The solution: to bring people closer to God, to show His love and mercy, to show people true faith and how a life can be happily transformed by this faith, and to help people to get to Heaven.
The problem: either purposefully or by omission, doing the opposite. Pulling people away from God, showing people that He can’t really be trusted with my life so I must keep Him at a distance, and overall, not helping anyone get to Heaven (which means I’m doing the opposite.. giving them the easy paths to Hell.)
I think of all the times that I was part of the problem on purpose. The times I told friends that contraception was totally okay and even aided one in obtaining it. The times I told people that pre-marital sex is okay “as long as you’re going to marry that person eventually.” The times I told people it was okay not to go to Confession because God will just forgive me with a simple, “I’m sorry,” in my mind. The times that I said or suggested that living with a boyfriend or girlfriend was okay. The times that I said that the Church was wrong on some of her teachings—on contraception, gay “marriage,” purgatory, or the necessity of Confession. The times I said that I don't need to go to Mass every Sunday to be a good Catholic or a good person. The times I gossiped. The times I said, “I’m Catholic, but…” The times I harbored anger for others and refused to forgive them. I could go on and on…

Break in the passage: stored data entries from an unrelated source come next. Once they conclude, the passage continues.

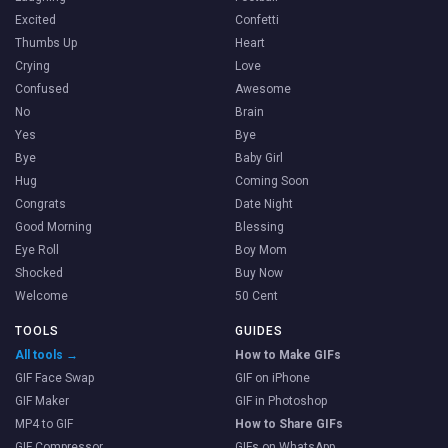
Excited
Confetti
Thumbs Up
Heart
Crying
Love
Confused
Awesome
No
Brain
Yes
Bye
Bye
Baby Girl
Hug
Coming Soon
Congrats
Date Night
Good Morning
Blessing
Eye Roll
Boy Mom
Shocked
Buy Now
Welcome
50 Cent
TOOLS
GUIDES
All tools →
How to Make GIFs
GIF Face Swap
GIF on iPhone
GIF Maker
GIF in Photoshop
MP4 to GIF
How to Share GIFs
GIF Compressor
GIFs on WhatsApp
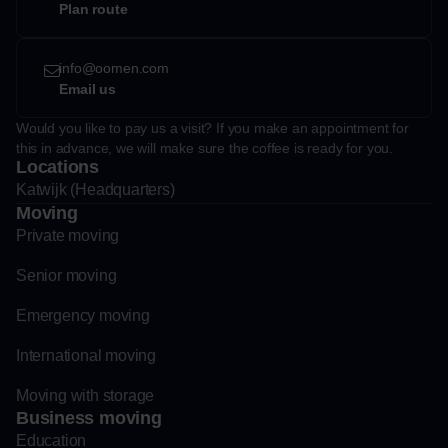
Plan route
info@oomen.com
Email us
Would you like to pay us a visit? If you make an appointment for
this in advance, we will make sure the coffee is ready for you.
Locations
Katwijk (Headquarters)
Moving
Private moving
Senior moving
Emergency moving
International moving
Moving with storage
Business moving
Education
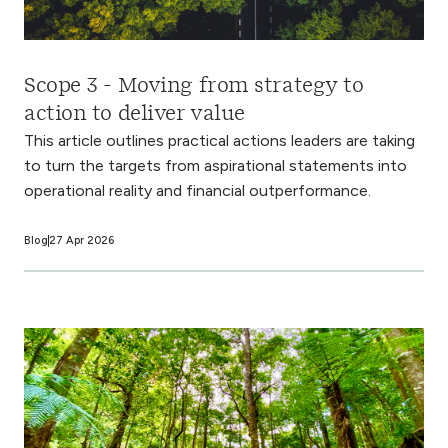
Scope 3 - Moving from strategy to
action to deliver value
This article outlines practical actions leaders are taking
to turn the targets from aspirational statements into
operational reality and financial outperformance.
Blog
27 Apr 2026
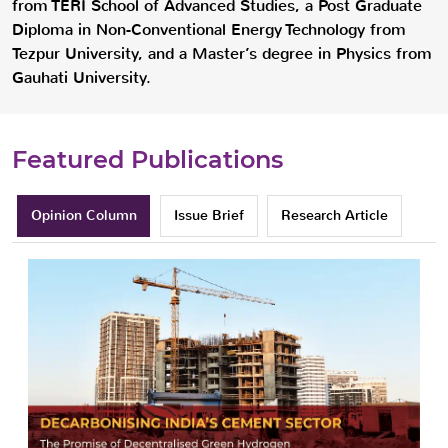
from TERI School of Advanced Studies, a Post Graduate
Diploma in Non-Conventional Energy Technology from
Tezpur University, and a Master’s degree in Physics from
Gauhati University.
Featured Publications
Opinion Column
Issue Brief
Research Article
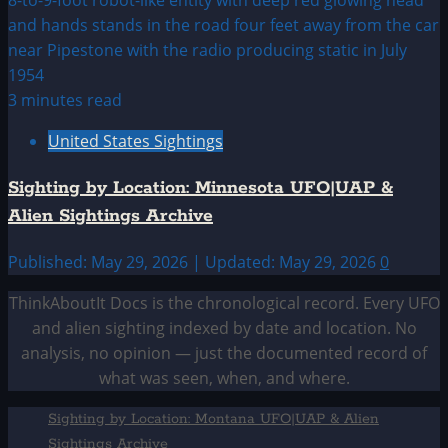
3 minutes read
United States Sightings
Sighting by Location: Minnesota UFO|UAP &
Alien Sightings Archive
Published: May 29, 2026 | Updated: May 29, 2026
0
ThinkAboutIt Docs is the chronological record. Every UFO
and alien sighting indexed by date and location. No
analysis, no opinion — just the documented record of
what was seen, when, and where.
Sighting by Location: Montana UFO|UAP & Alien
Sightings Archive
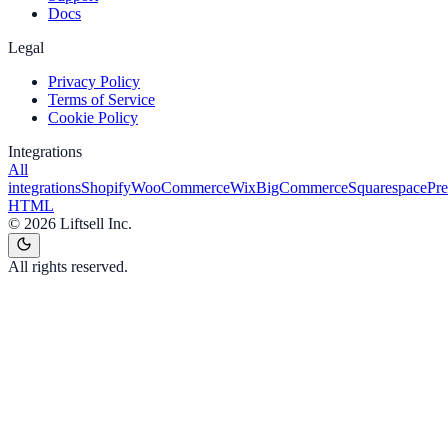
Docs
Legal
Privacy Policy
Terms of Service
Cookie Policy
Integrations
All
integrations
Shopify
WooCommerce
Wix
BigCommerce
Squarespace
Pr
HTML
©
2026
Liftsell Inc.
All rights reserved.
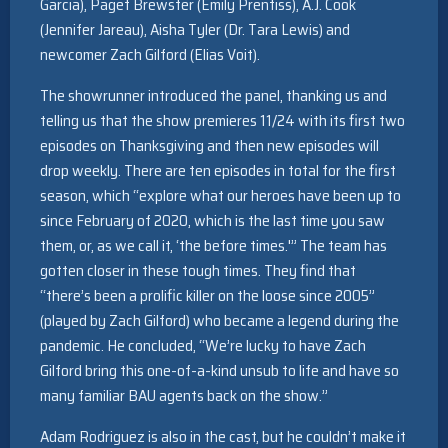
Garcia), Paget Brewster (Emily Prentiss), A.J. Cook
(Jennifer Jareau), Aisha Tyler (Dr. Tara Lewis) and
newcomer Zach Gilford (Elias Voit).
The showrunner introduced the panel, thanking us and
telling us that the show premieres 11/24 with its first two
episodes on Thanksgiving and then new episodes will
drop weekly. There are ten episodes in total for the first
season, which “explore what our heroes have been up to
since February of 2020, which is the last time you saw
them, or, as we call it, ‘the before times.'” The team has
gotten closer in these tough times. They find that
“there’s been a prolific killer on the loose since 2005”
(played by Zach Gilford) who became a legend during the
pandemic. He concluded, “We’re lucky to have Zach
Gilford bring this one-of-a-kind unsub to life and have so
many familiar BAU agents back on the show.”
Adam Rodriguez is also in the cast, but he couldn’t make it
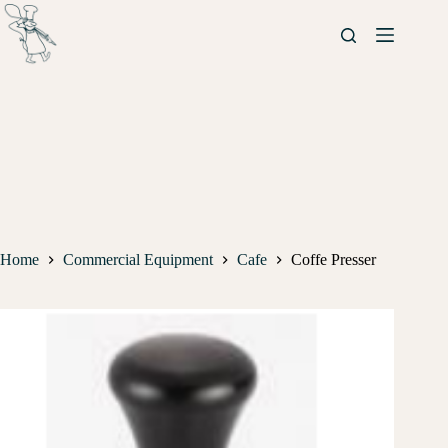
Home
Commercial Equipment
Cafe
Coffe Presser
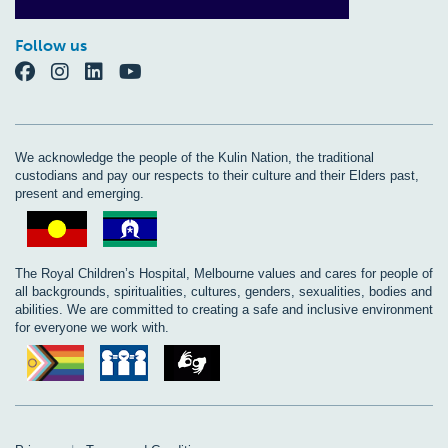
Follow us
We acknowledge the people of the Kulin Nation, the traditional
custodians and pay our respects to their culture and their Elders past,
present and emerging.
The Royal Children’s Hospital, Melbourne values and cares for people of
all backgrounds, spiritualities, cultures, genders, sexualities, bodies and
abilities. We are committed to creating a safe and inclusive environment
for everyone we work with.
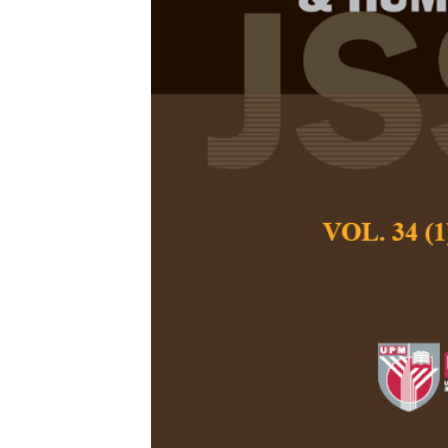
Gender, Ethn
Before and D
Malaysia
Hemarubhini David
Karupiah
Pertanika Journal of
September 2023
DOI:
https://doi.org/
Keywords:
Dissatisf
work responsibilities
Published on:
2023-
Abstract
Refe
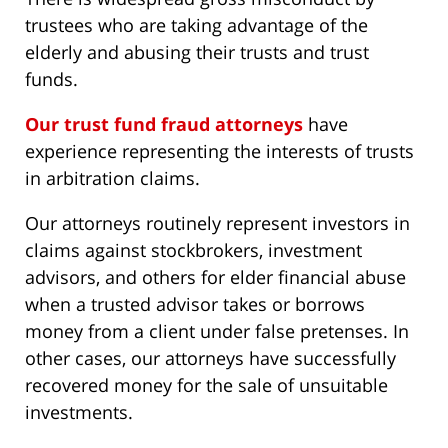
trustees who are taking advantage of the
elderly and abusing their trusts and trust
funds.
Our trust fund fraud attorneys
have
experience representing the interests of trusts
in arbitration claims.
Our attorneys routinely represent investors in
claims against stockbrokers, investment
advisors, and others for elder financial abuse
when a trusted advisor takes or borrows
money from a client under false pretenses. In
other cases, our attorneys have successfully
recovered money for the sale of unsuitable
investments.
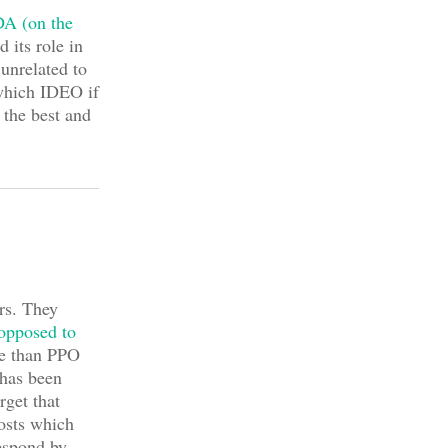
A (on the
 its role in
 unrelated to
which IDEO if
 the best and
rs. They
 opposed to
re than PPO
has been
rget that
costs which
espond by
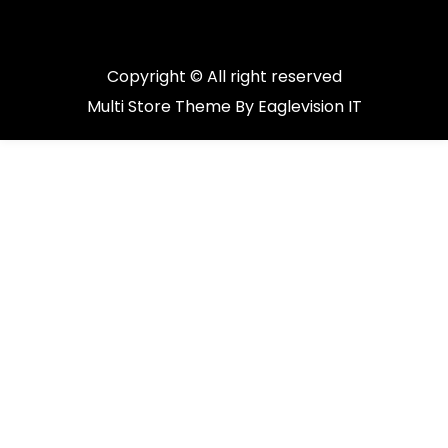
Copyright © All right reserved
Multi Store
Theme By
Eaglevision IT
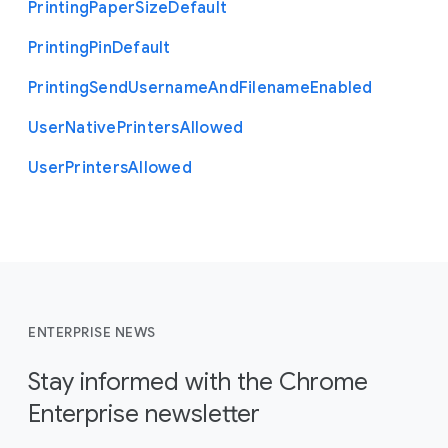
Printing
Paper
Size
Default
Printing
Pin
Default
Printing
Send
Username
And
Filename
Enabled
User
Native
Printers
Allowed
User
Printers
Allowed
ENTERPRISE NEWS
Stay informed with the Chrome
Enterprise newsletter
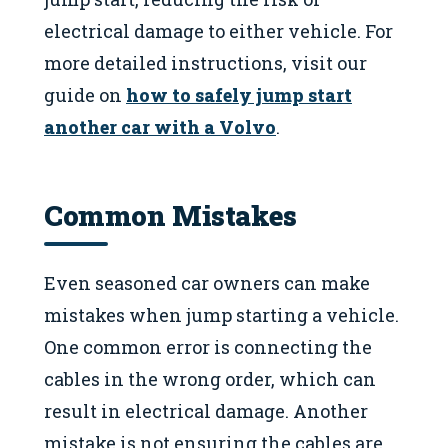
electrical damage to either vehicle. For
more detailed instructions, visit our
guide on
how to safely jump start
another car with a Volvo
.
Common Mistakes
Even seasoned car owners can make
mistakes when jump starting a vehicle.
One common error is connecting the
cables in the wrong order, which can
result in electrical damage. Another
mistake is not ensuring the cables are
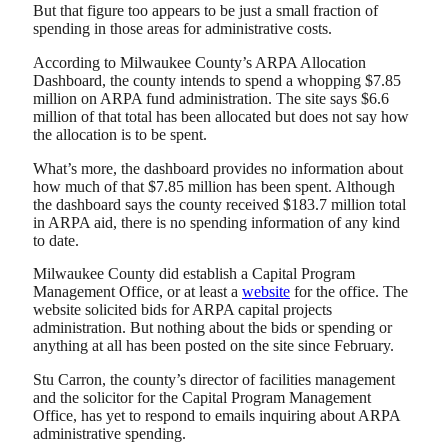
But that figure too appears to be just a small fraction of
spending in those areas for administrative costs.
According to Milwaukee County’s ARPA Allocation
Dashboard, the county intends to spend a whopping $7.85
million on ARPA fund administration. The site says $6.6
million of that total has been allocated but does not say how
the allocation is to be spent.
What’s more, the dashboard provides no information about
how much of that $7.85 million has been spent. Although
the dashboard says the county received $183.7 million total
in ARPA aid, there is no spending information of any kind
to date.
Milwaukee County did establish a Capital Program
Management Office, or at least a
website
for the office. The
website solicited bids for ARPA capital projects
administration. But nothing about the bids or spending or
anything at all has been posted on the site since February.
Stu Carron, the county’s director of facilities management
and the solicitor for the Capital Program Management
Office, has yet to respond to emails inquiring about ARPA
administrative spending.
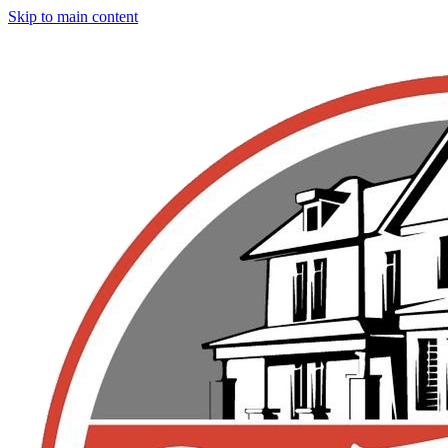
Skip to main content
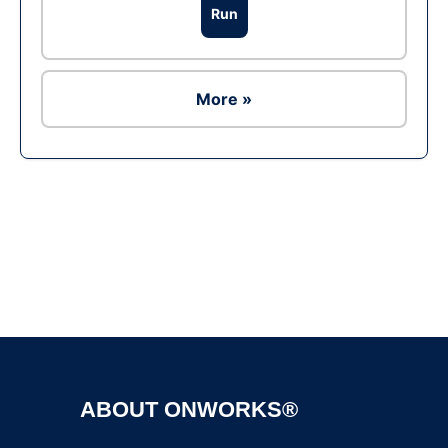
Run
More »
Ad
ABOUT ONWORKS®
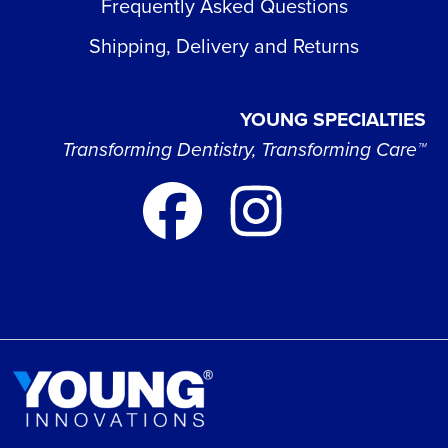
Frequently Asked Questions
Shipping, Delivery and Returns
YOUNG SPECIALTIES
Transforming Dentistry, Transforming Care™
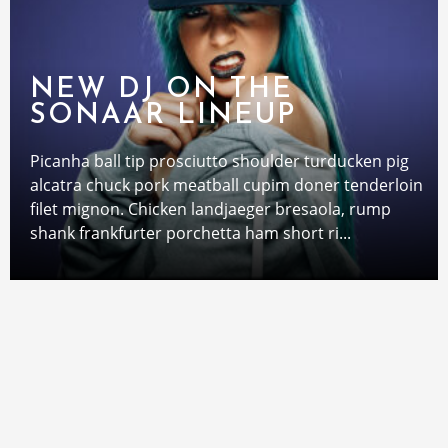
NEW DJ ON THE
SONAAR LINEUP
Picanha ball tip prosciutto shoulder turducken pig
alcatra chuck pork meatball cupim doner tenderloin
filet mignon. Chicken landjaeger bresaola, rump
shank frankfurter porchetta ham short ri...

I think of all the times that I was part of the problem just by omission! The times that I didn’t speak up for the Truth. The times I didn’t speak up for true, authentic Church teaching. The times that I neglected to help someone in need. By my lukewarm, “cafeteria Catholic,” God-is-awesome-but-I’ll-keep- doing-what-I-want lifestyle that showed people a horrible example that surely led them away from God and straight towards the gates of Hell.
My passion and zeal come from the fact that I came to know God’s will and I changed my life because of it. Perhaps most importantly for the average person, my changed life did not get worse—it got so much better than I thought possible. My life is full of love and peace and faith that I thought was reserved for little old nuns or the pope.
But I have a long way to go. I have many wrongs to right as I make a daily vow never to commit those same mistakes again. I will continue to fight against the evils of contraception, which is so obviously tied to pre-marital sex, couples living together before they’re married or even engaged, abortion, infidelity, risky sexual behavior, divorce, and the fact that Americans no longer know what true marriage is. I will continue to show my love for Christ’s Bride, His Catholic Church. The one true Church and the fullness of the Christian faith. I will continue to spread the truth about Divine Mercy.
If my voice or my life ever become silent again, I will fall back to being part of the problem. I can’t let that happen. I care too much about souls and their salvation to ever lead them away from the straight and narrow path to Heaven. I lament the missed opportunities I had to be part of the solution, but God has graciously given me more time and I will not waste those opportunities anymore.